Percentile Rank of the column in pyspark

In order to calculate the percentile rank of the column in pyspark we use percent_rank() Function.  percent_rank() function along with partitionBy() of other column calculates the percentile Rank of the column by group. Let’s see an example on how to calculate percentile rank of the column in pyspark.

  • Percentile Rank of the column in pyspark
  • Percentile Rank of the column by group in pyspark

We will be using the dataframe df_basket1

Percentile Rank of the column in pyspark 1

 

 

Percentile Rank of the column in pyspark:

Percentile rank of the column is calculated by percent_rank() function. We will be using partitionBy(), orderBy() on a column so that Percentile rank will be populated.
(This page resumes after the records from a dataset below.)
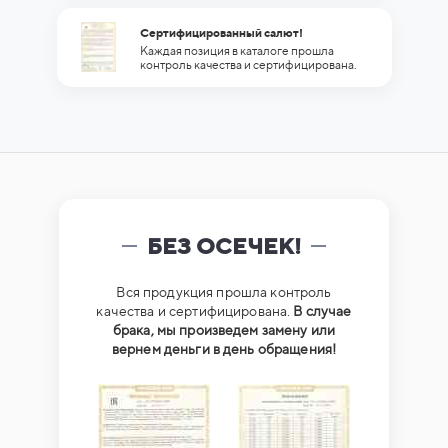
Сертифицированный салют!
Каждая позиция в каталоге прошла
контроль качества и сертифицирована.
БЕЗ ОСЕЧЕК!
Вся продукция прошла контроль
качества и сертифицирована.
В случае
брака, мы произведем замену или
вернем деньги в день обращения!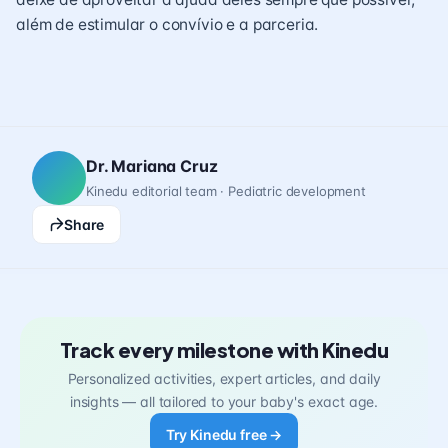
além de estimular o convívio e a parceria.
Dr. Mariana Cruz
Kinedu editorial team · Pediatric development
Share
Track every milestone with Kinedu
Personalized activities, expert articles, and daily
insights — all tailored to your baby's exact age.
Try Kinedu free →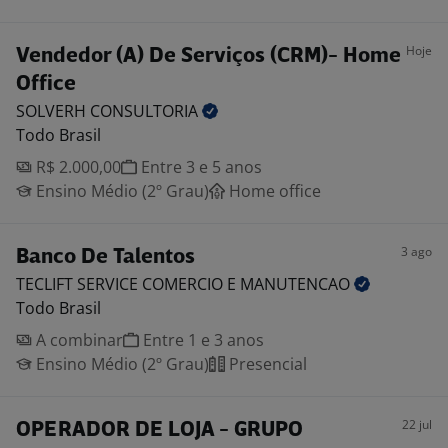
Hoje
Vendedor (A) De Serviços (CRM)- Home
Office
SOLVERH
CONSULTORIA
Todo Brasil
R$ 2.000,00
Entre 3 e 5 anos
Ensino Médio (2º Grau)
Home office
3 ago
Banco De Talentos
TECLIFT SERVICE COMERCIO E
MANUTENCAO
Todo Brasil
A combinar
Entre 1 e 3 anos
Ensino Médio (2º Grau)
Presencial
22 jul
OPERADOR DE LOJA - GRUPO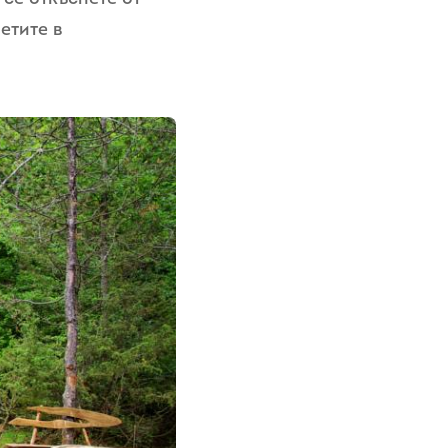
етите в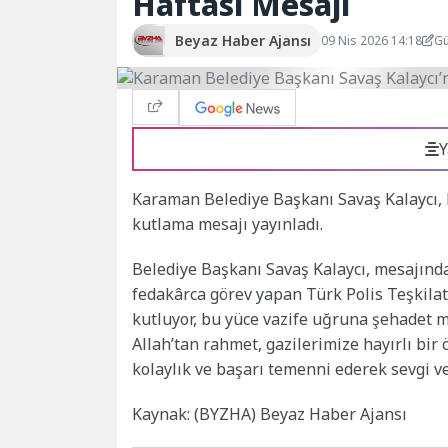
Haftası Mesajı
Beyaz Haber Ajansı
09 Nis 2026 14:18
Gü
Y
Karaman Belediye Başkanı Savaş Kalaycı, P
kutlama mesajı yayınladı.
Belediye Başkanı Savaş Kalaycı, mesajında
fedakârca görev yapan Türk Polis Teşkila
kutluyor, bu yüce vazife uğruna şehadet 
Allah’tan rahmet, gazilerimize hayırlı bir
kolaylık ve başarı temenni ederek sevgi v
Kaynak: (BYZHA) Beyaz Haber Ajansı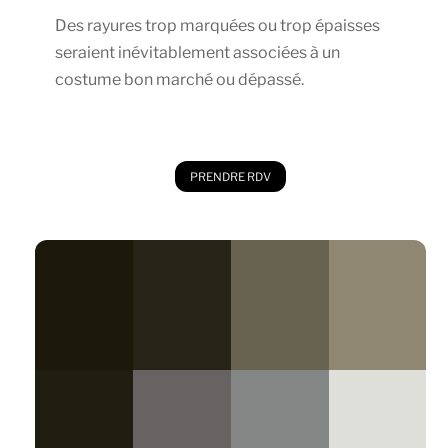
Des rayures trop marquées ou trop épaisses
seraient inévitablement associées à un
costume bon marché ou dépassé.
PRENDRE RDV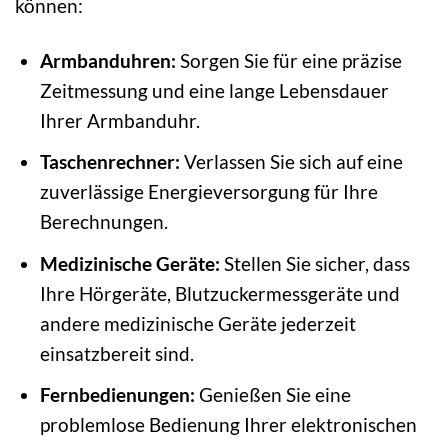
können:
Armbanduhren:
Sorgen Sie für eine präzise
Zeitmessung und eine lange Lebensdauer
Ihrer Armbanduhr.
Taschenrechner:
Verlassen Sie sich auf eine
zuverlässige Energieversorgung für Ihre
Berechnungen.
Medizinische Geräte:
Stellen Sie sicher, dass
Ihre Hörgeräte, Blutzuckermessgeräte und
andere medizinische Geräte jederzeit
einsatzbereit sind.
Fernbedienungen:
Genießen Sie eine
problemlose Bedienung Ihrer elektronischen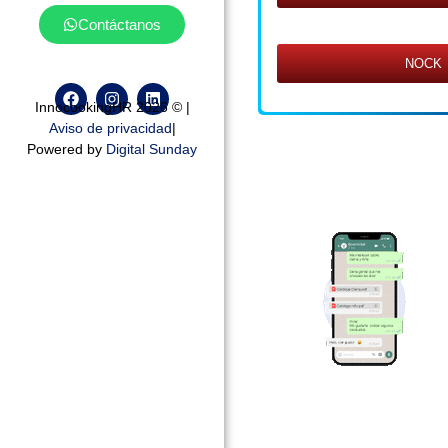
Contáctanos
NOCK
InnocookingHR 2026 © |
Aviso de privacidad
|
Powered by
Digital Sunday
### Percentile Rank of the column in pyspark

from pyspark.sql.window import Window
import pyspark.sql.functions as F

df_basket1 = df_basket1.select("Item_group","Item_name","Price", F.percent_rank().over(Window.partitionBy().orderBy(df_basket1['price'])).alias("percent_rank"))
df_basket1.show()

so the resultant percentile rank calculated dataframe will be

Percentile Rank of the column in pyspark 2

 

 

Percentile Rank of the column by group in pyspark:

Percentile rank of the column by group is calculated by percent_rank() function. We will be using partitionBy() on “Item_group” column, orderBy() on “Price” column so that Percentile rank will be populated.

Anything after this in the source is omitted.